Algorithm 1 starts with data pre-processing, handling missing values through column removal (Nan) and median imputation. The dataset is normalized using a min-max scaler, with backward fill applied to the year and day columns. Label encoding is used for categorical variables, non-numerical columns are excluded, and a standard scaler ensures consistency. Feature extraction derives environmental and personal attributes for digital twin integration, improving personalized comfort predictions. The dataset is split (70-20) for training and testing, with inputs reshaped into a 3D format for deep learning. The Attention-based LSTM model captures sequential dependencies, leveraging an attention layer to enhance feature significance. The architecture includes a 64-neuron LSTM layer, a fully connected layer with 32 neurons, and a softmax output layer for three-class classification: uncomfortably warm, neutral, and cold. Training is performed using the Adam optimizer, Categorical Cross-Entropy loss, 5-fold cross-validation, 50 epochs, and a batch size of 32 for stable convergence. Model performance is evaluated using accuracy, precision, recall, F1-score, confusion matrices, and ROC curves, which confirm superior results compared to existing benchmarks in personalized comfort classification.

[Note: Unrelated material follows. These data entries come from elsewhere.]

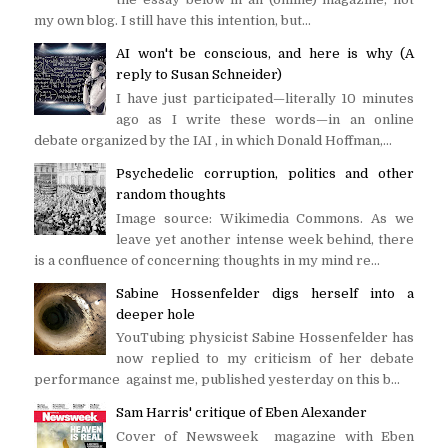
my own blog. I still have this intention, but...
AI won't be conscious, and here is why (A
reply to Susan Schneider)
I have just participated—literally 10 minutes
ago as I write these words—in an online
debate organized by the IAI , in which Donald Hoffman,...
Psychedelic corruption, politics and other
random thoughts
Image source: Wikimedia Commons. As we
leave yet another intense week behind, there
is a confluence of concerning thoughts in my mind re...
Sabine Hossenfelder digs herself into a
deeper hole
YouTubing physicist Sabine Hossenfelder has
now replied to my criticism of her debate
performance against me, published yesterday on this b...
Sam Harris' critique of Eben Alexander
Cover of Newsweek magazine with Eben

The Digital Twin for Thermal Comfort Prediction Algorithm 2 creates a virtual representation of a building environment to simulate and optimize occupant comfort in real time. It continuously collects sensor data and personal factors, updates the virtual environment, and uses a trained model to predict thermal comfort levels. By simulating variations in temperature and humidity, it generates 2D comfort maps and identifies optimal comfort zones where neutral comfort is most likely with minimal adjustments. It also analyses energy efficiency by comparing room-level versus personal-level adjustments and provides real-time control recommendations based on comfort predictions and energy trade-offs.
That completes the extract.